*Problem statement:* Could the entries below be transcribed word for word, with the pictures omitted?

Collected data:
____
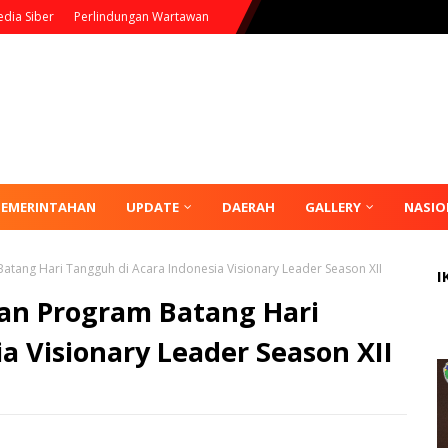
dia Siber
Perlindungan Wartawan
PEMERINTAHAN
UPDATE
DAERAH
GALLERY
NASIO
Batang Hari Tangguh di Acara Indonesia Visionary Leader Season XII
I
kan Program Batang Hari
a Visionary Leader Season XII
____
*Solution for this task:*
dia Siber
Perlindungan Wartawan
PEMERINTAHAN
UPDATE
DAERAH
GALLERY
NASIO
Batang Hari Tangguh di Acara Indonesia Visionary Leader Season XII
I
kan Program Batang Hari
a Visionary Leader Season XII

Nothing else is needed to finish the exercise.